A sales juggernaut, put simply. While the Hyundai Tucson may not have as many sales chalked up in its lifetime as the Nissan Qashqai, it hasn't been around for as long. And by any measure, the Tucson has been a runaway success for the brand, especially here in Ireland, where its arrival and subsequent availability back in 2015 was brilliantly managed by the importer. That's despite the fact that the only engine that made sense was the adequate 1.7-litre diesel, which was not available with four-wheel drive.
Four years on and it's time for Hyundai to refresh its family crossover, as it remains a tightly contested sector of the market. The black paint of our test car doesn't perhaps show off the revised model at its best, but even so, the exterior changes are slight. New lights, bumpers, wheels, exhaust outlets and radiator grille are the most obvious updates, helping make the car subtly fresher without alienating buyers that liked the quietly handsome appearance in the first place. Inside, there's a new touchscreen and an even greater sense of quality thanks to touchy-feely materials.
The biggest news is the replacement of that 1.7-litre engine with Hyundai's new 1.6-litre diesel. Its arrival signals the availability of four-wheel drive and an automatic transmission at lower price points. For the record, at the time of writing, the Tucson starts at €27,495, for the Comfort model powered by a 1.6-litre petrol engine. The entry-level diesel is €29,495 and other trim levels are Comfort Plus, Executive, Executive Plus, Premium and the sporty looking N-Line version. Most are front-wheel drive, though buyers can have four-wheel drive and/or an automatic gearbox as they wish.
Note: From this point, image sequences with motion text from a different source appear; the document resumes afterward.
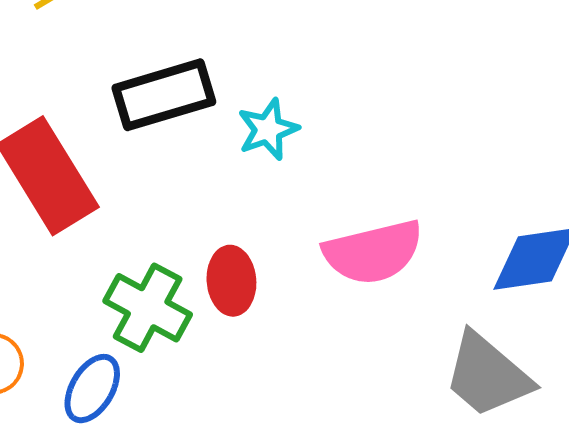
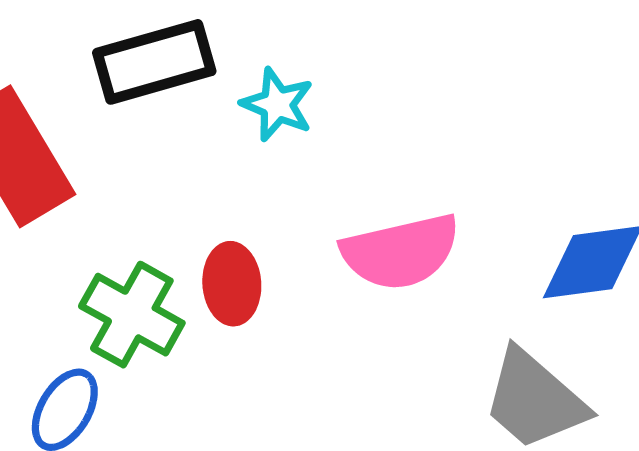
cyan star: (268, 129) -> (277, 105), turned -30

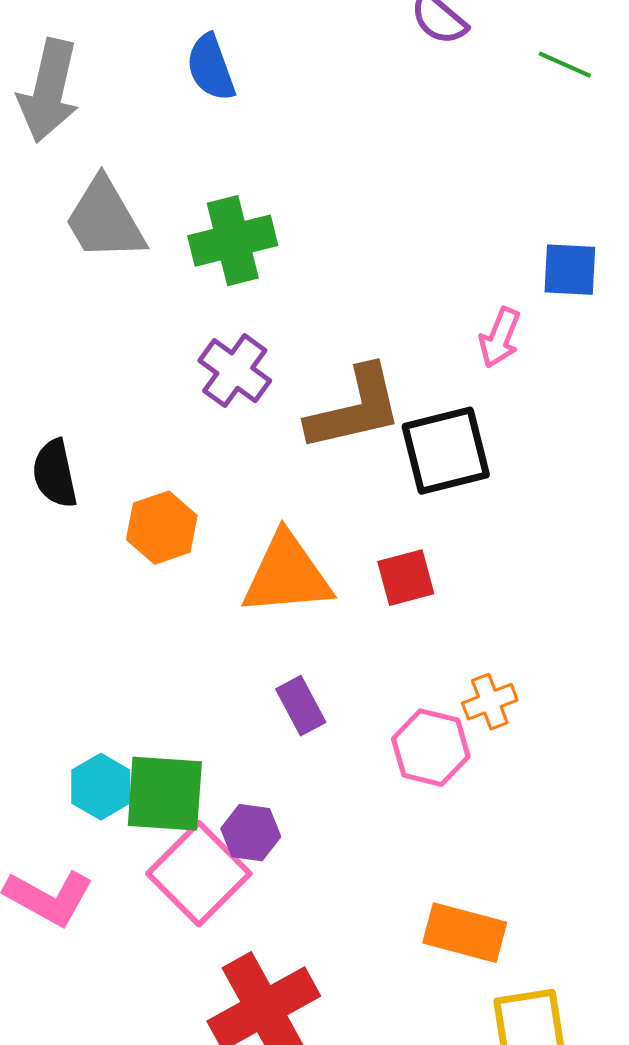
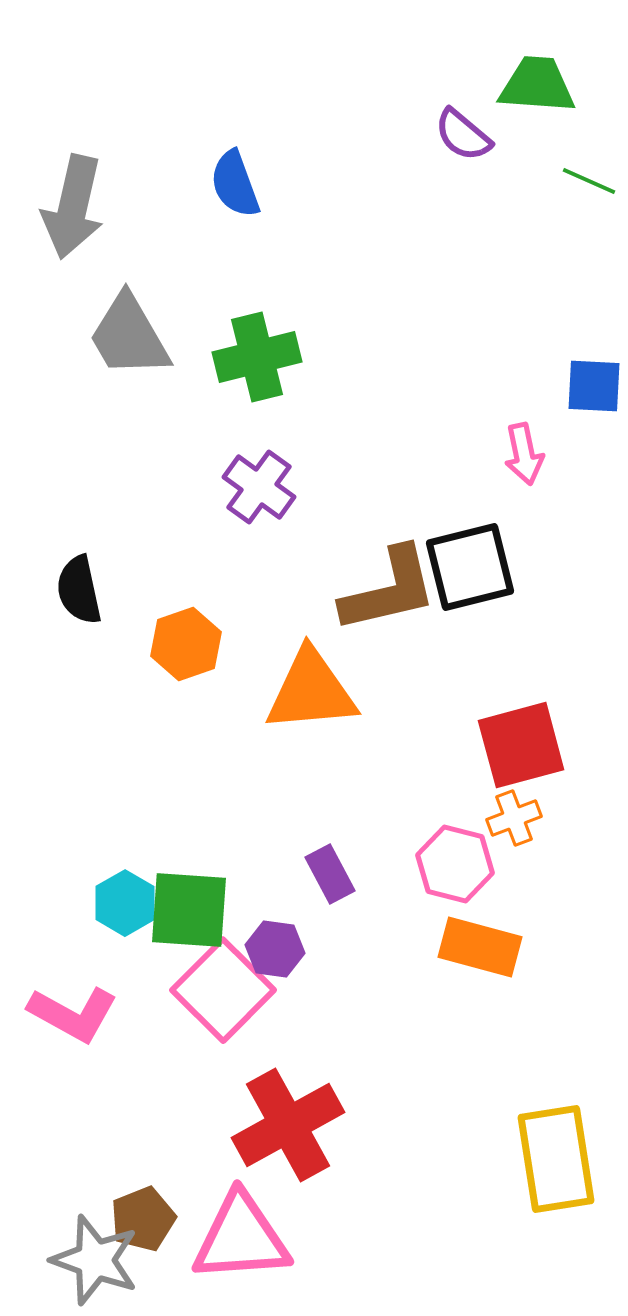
pink arrow: (500, 338) -> (524, 454), turned -34
brown L-shape: (355, 409) -> (389, 590), moved
red square: (406, 578) -> (521, 745), moved, size x1.5
purple rectangle: (301, 706) -> (330, 874), moved
orange rectangle: (465, 933) -> (480, 947), moved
Looking at new car sales this year, the Tucson's prime rivals are the Nissan Qashqai, Volkswagen Tiguan, Toyota C-HR, Kia Sportage, Peugeot 3008, Ford Kuga and Toyota RAV4, but we'd also urge buyers to consider the likes of the SEAT Ateca, Skoda Karoq and Renault Kadjar.
Name its best bits
The new engine feels far punchier in the mid-range than before, despite no apparent increase in its output. In fact, as there's also a higher-power version of this new 1.6-litre turbodiesel in existence, I assumed our test car used that, but apparently not. It's decently economical, too, using 6.5 litres/100km in my time with the car, which included quick mountain road driving and ambling about on urban roads. It should do much better than that on a long motorway cruise.
Hyundai has not increased the interior space of the Tucson, but more time spent in it is a good reminder of how commodious a car this is, notably so in the back seats. And we wholeheartedly approve of the new dashboard, which looks more modern and is nicer to the touch. Hyundai already made tactile and high-quality switchgear, so no change there.
Anything that bugs you?
Pretty much the only thing we don't like about the updated Tucson is how conservative Hyundai has been with its styling. We reckon the market is open to more interesting looking cars. So, if you are buying a Tucson, do yourself a favour and go for one of the brighter colours - as they really suit the car. Shame the N-Line version, which has a lot more visual clout, is quite expensive and only available in a single guise.
And why have you given it this rating?
The Hyundai Tucson deserves its place at or near the top of the sales charts in Ireland and the updates have done nothing to change that. We'd like to see a hybrid option in the range, and more interesting exterior styling, but regardless, this car does little wrong and a lot right.